The Correct Option is A

To find the capacitance of the parallel plate capacitor with a dielectric medium, we should first understand the structure of the system. The arrangement consists of three serially connected regions: a region with air, the dielectric region, and another region with air. Let us evaluate the capacitance considering the system as a series of capacitors.

1. The given parameters are:
   • Plate area, \(A = 40 \, \text{cm}^2 = 40 \times 10^{-4} \, \text{m}^2\)
   • Plate separation, \(d = 2 \, \text{mm} = 2 \times 10^{-3} \, \text{m}\)
   • Dielectric thickness, \(t = 1 \, \text{mm} = 1 \times 10^{-3} \, \text{m}\)
   • Dielectric constant, \(\kappa = 5\)
2. There are effectively two regions of capacitors:
   • The region with dielectric thickness \(t\)
   • The region filled with air with thickness \((d-t)\)
3. Calculate the capacitance of the dielectric-filled region:

The capacitance with dielectric, \(C_1 = \frac{\kappa \varepsilon_0 A}{t}\)

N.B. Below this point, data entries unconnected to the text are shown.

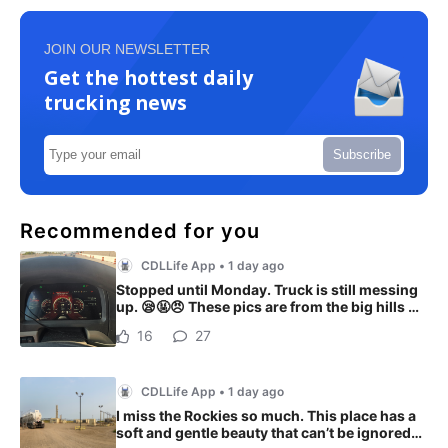
JOIN OUR NEWSLETTER
Get the hottest daily
trucking news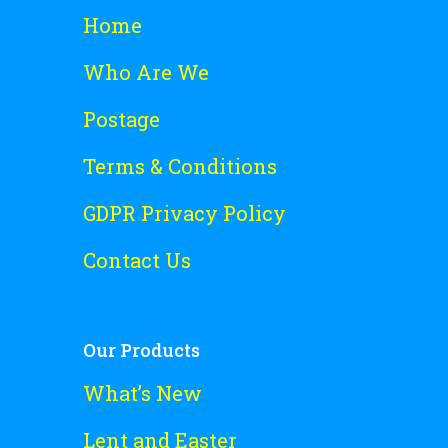
Home
Who Are We
Postage
Terms & Conditions
GDPR Privacy Policy
Contact Us
Our Products
What’s New
Lent and Easter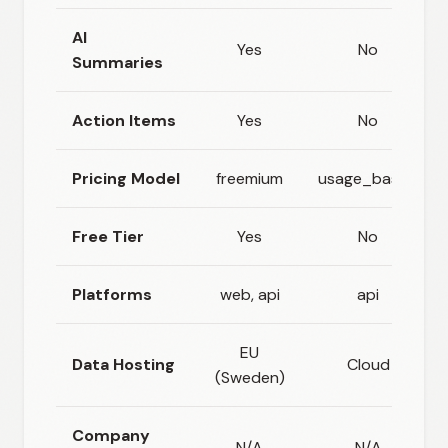
AI
Yes
No
Summaries
Action Items
Yes
No
Pricing Model
freemium
usage_based
Free Tier
Yes
No
Platforms
web, api
api
EU
Data Hosting
Cloud
(Sweden)
Company
N/A
N/A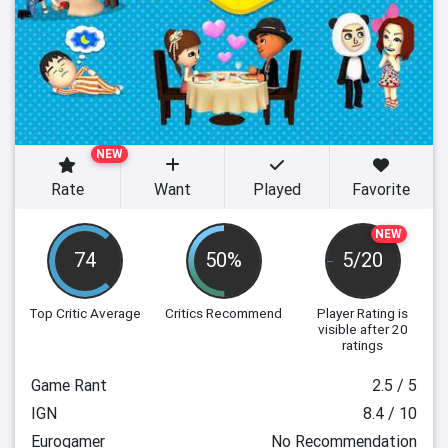
NEW
Rate
Want
Played
Favorite
NEW
74
50%
5/20
Top Critic Average
Critics Recommend
Player Rating
is
visible after 20
ratings
Game Rant
2.5 / 5
IGN
8.4 / 10
Eurogamer
No Recommendation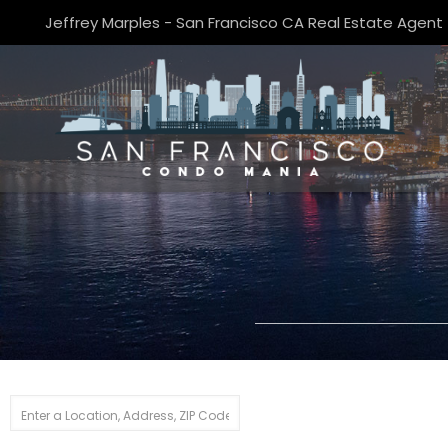
Jeffrey Marples - San Francisco CA Real Estate Agent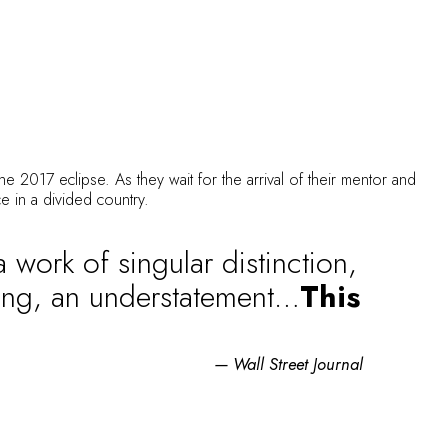
he 2017 eclipse. As they wait for the arrival of their mentor and
e in a divided country.
 work of singular distinction,
hing, an understatement…
This
Wall Street Journal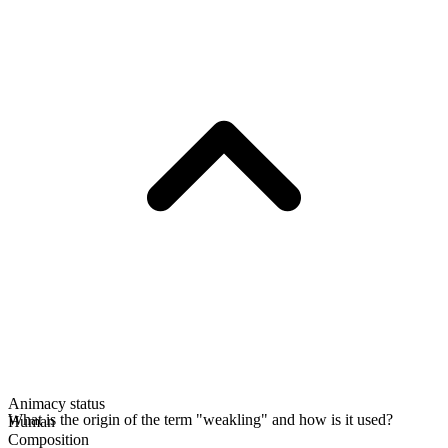
Animacy status
What is the origin of the term "weakling" and how is it used?
Human
Composition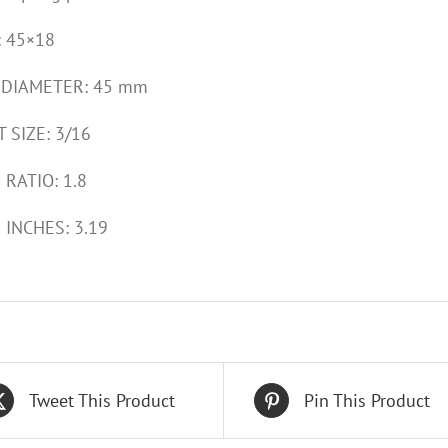
: 45×18
 DIAMETER: 45 mm
 SIZE: 3/16
 RATIO: 1.8
 INCHES: 3.19
Tweet This Product
Pin This Product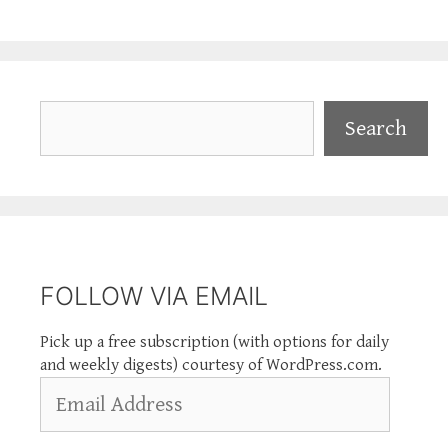
Search
Search
FOLLOW VIA EMAIL
Pick up a free subscription (with options for daily
and weekly digests) courtesy of WordPress.com.
Email
Address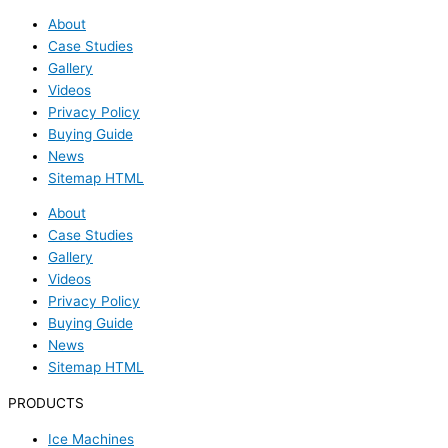
About
Case Studies
Gallery
Videos
Privacy Policy
Buying Guide
News
Sitemap HTML
About
Case Studies
Gallery
Videos
Privacy Policy
Buying Guide
News
Sitemap HTML
PRODUCTS
Ice Machines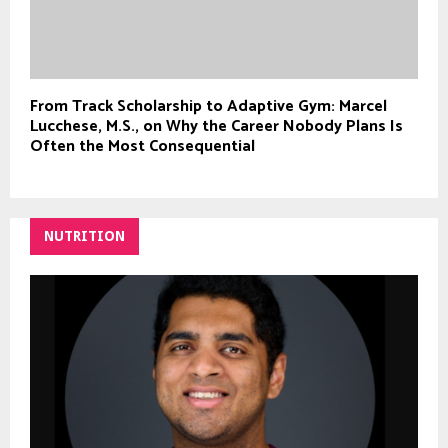
From Track Scholarship to Adaptive Gym: Marcel
Lucchese, M.S., on Why the Career Nobody Plans Is
Often the Most Consequential
NUTRITION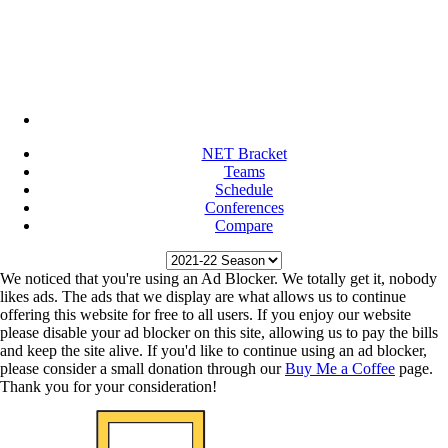
NET Bracket
Teams
Schedule
Conferences
Compare
We noticed that you're using an Ad Blocker. We totally get it, nobody
likes ads. The ads that we display are what allows us to continue
offering this website for free to all users. If you enjoy our website
please disable your ad blocker on this site, allowing us to pay the bills
and keep the site alive. If you'd like to continue using an ad blocker,
please consider a small donation through our
Buy Me a Coffee
page.
Thank you for your consideration!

Plugging the values, \(C_1 = \frac{5 \varepsilon_0 (40 \times 10^{-4})}{1 \times 10^{-3}} = 200 \varepsilon_0 \, \text{F}\)

1. Calculate the capacitance of the air-filled region:

The capacitance without dielectric, \(C_2 = \frac{\varepsilon_0 A}{d - t}\)

Substitute the values, \(C_2 = \frac{\varepsilon_0 (40 \times 10^{-4})}{1 \times 10^{-3}} = 40 \varepsilon_0 \, \text{F}\)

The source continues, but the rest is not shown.